On September 1, of that same year, General Gage seized three hundred pounds of gunpowder at Cambridge. The reaction was a swarm of protests by the local colonists. The story was exaggerated as it spread, so that when it reached Philadelphia, the deaths of six colonists had become a part of it. Three thousand marched to Cambridge in protest, until they arrived and found the story of the deaths not to be true.
The British refused to respond to the demands set forth by the colonists. Meanwhile, the first government independent of the British Crown was meeting in Salem. John Hancock, as president, oversaw the meeting which resulted in redirecting the Crown"s tax revenue into the pockets of the colonists; the establishment of elite militia units which would be overseen by the Committees of Safety; and the creation of the Minutemen.

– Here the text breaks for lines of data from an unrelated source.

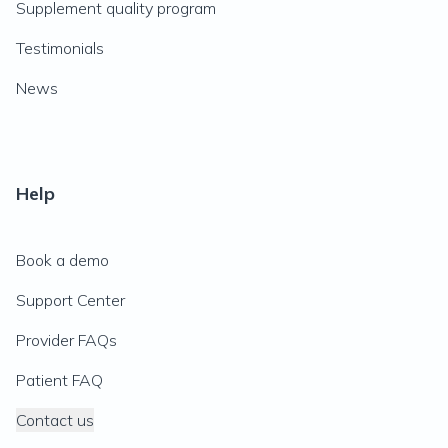
Supplement quality program
Testimonials
News
Help
Book a demo
Support Center
Provider FAQs
Patient FAQ
Contact us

Just a few months later, Seventy-seven men, under the command of Captain John Parker, refused to allow the continuation of the British practice of seizure of arms. These seventy-seven "mice" bit so hard that the liberty of an entire nation was assured.
Ron Cole, Wally Kennett and Kevin Terry were arrested Friday, May 2, 1997. Their crime? Possession of firearms. Whether these firearms warrant a BATF $200 tax, or not is yet to be seen. You see, the government is being very quiet about what information they will release. It might jeopardize their case.

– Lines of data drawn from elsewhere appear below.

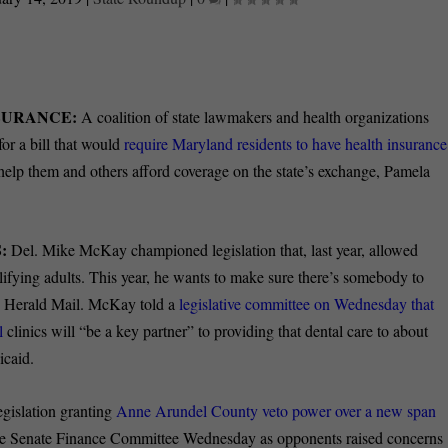
NSURANCE:
A coalition of state lawmakers and health organizations
or a bill that would
require Maryland residents to have health insurance
elp them and others afford coverage on the state’s exchange, Pamela
:
Del. Mike McKay championed legislation that, last year, allowed
alifying adults. This year, he wants to make sure there’s somebody to
wn Herald Mail. McKay told a
legislative committee on Wednesday that
l
clinics will “be a key partner” to providing that dental care to about
icaid.
gislation granting
Anne Arundel County veto power over a new span
he Senate Finance Committee Wednesday as opponents raised concerns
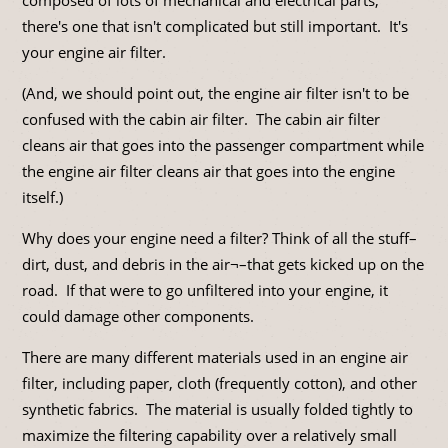
there's one that isn't complicated but still important. It's
your engine air filter.
(And, we should point out, the engine air filter isn't to be
confused with the cabin air filter. The cabin air filter
cleans air that goes into the passenger compartment while
the engine air filter cleans air that goes into the engine
itself.)
Why does your engine need a filter? Think of all the stuff–
dirt, dust, and debris in the air¬–that gets kicked up on the
road. If that were to go unfiltered into your engine, it
could damage other components.
There are many different materials used in an engine air
filter, including paper, cloth (frequently cotton), and other
synthetic fabrics. The material is usually folded tightly to
maximize the filtering capability over a relatively small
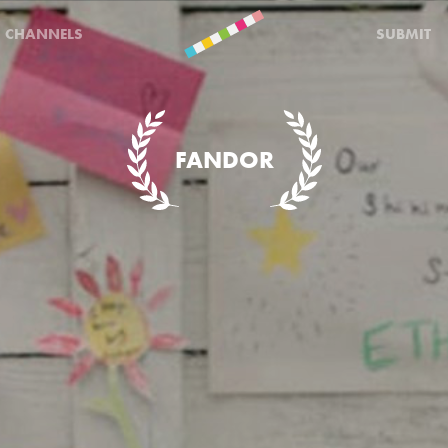
CHANNELS
SUBMIT
FANDOR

I"ve known Ron since May, 1993. We"ve run into each other a number of times as we traveled the country, these past few years. I remember one gun show in Waco where Ron gave me a bit of an education in firearms. There were situations that have stuck in my mind, since then.
First was the Barrett .50 caliber rifle that was on display, and for sale. Many of the "visitors" at the show where the same faces I had seen just a few months before, but, then, they were wearing their black uniforms. And there, on display, was the same gun that they had made appear so evil in the hands of the Davidians.
The other was some small plastic packets of adapters. These adapters can be sold, legally, anywhere in the country (except in gun free school zones), and, standing alone, are merely finely machined pieces of metal. Amazingly, these legal pieces of metal, once brought into proximity of Constitutionally protected firearms, become illegal, and make the Constitutionally protected firearm equally so.
Samuel Adams was fifty-one years old when he told that story to the hundreds gathered that evening. Coincidentally, I am of that age as I repeat to you, "that there is no animal, however weak and contemptible, which cannot defend its own liberty, if it will only fight for it."
We have lost more than three hundred pounds of gun powder. Daily, weekly, monthly — the arsenal of the Minute Man is diminished, yet we stand idly by, "hugging the illusive phantom of Hope."
Those who have announced their status as a fighter for freedom, and who have stored materials with which to wage the battle must begin to recognize what dozens have already learned, the hard way. If you have items that might be construed as "illegal", and subject you to arrest, as has happened to so many other outspoken patriots, you must now consider the consequences of your collection. My advise to you would be to dispose of that property as soon as practicable. Remember, however, that it is illegal to dispose of "hazardous" waste through normal channels. Take the lead from the military-industrial complex. A bullet used in battle is no longer hazardous waste.
For those that believe that there is a peaceful solution, I"m sure that Ron, Wally and Kevin, and Mike Kemp, the Viper Militia and others who have been charged with crimes contrary to the Constitution, are enjoying peace and solitude where they are.
But, if you truly believe that your place is laid out to restore the Constitutional government of the United States of America, remember the little field mouse.